*THE TASK*
Read the lines below. Copy out any that hold the string "Black".

START DATASET ENTRIES

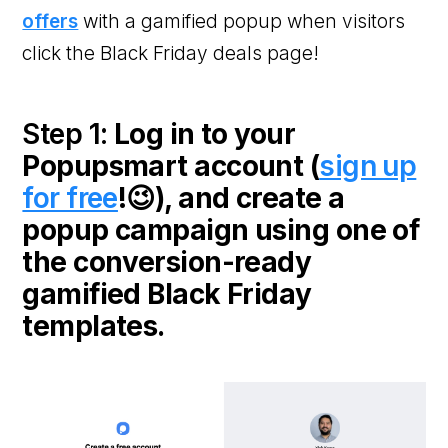
offers
with a gamified popup when visitors
click the Black Friday deals page!
Step 1:
Log in to your
Popupsmart account (
sign up
for free
!😉), and create a
popup campaign using one of
the conversion-ready
gamified Black Friday
templates.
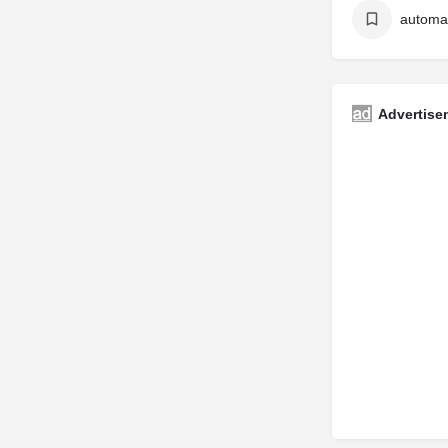
Advertise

END DATASET ENTRIES

*SOLUTION TO THE PROBLEM*
click the Black Friday deals page!
gamified Black Friday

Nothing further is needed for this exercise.